Material for this exercise section start

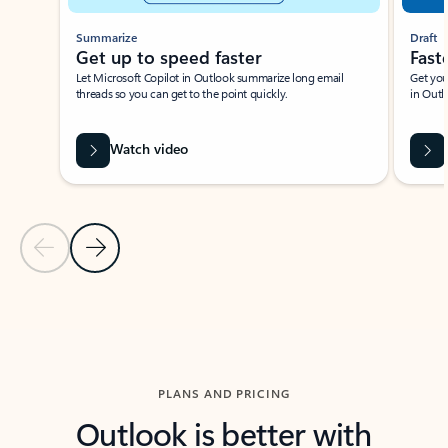
Summarize
Draft
Get up to speed faster ​
Fast
Let Microsoft Copilot in Outlook summarize long email
Get you
threads so you can get to the point quickly.
in Outl
Watch video
Previous Slide
Next Slide
Back to carousel navigation controls
PLANS AND PRICING
Outlook is better with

Material for this exercise section end

▶ What the task asks: Your answer must consist of every line from the listing that holds the string "Outlook".

▶ Output:
Let Microsoft Copilot in Outlook summarize long email
Outlook is better with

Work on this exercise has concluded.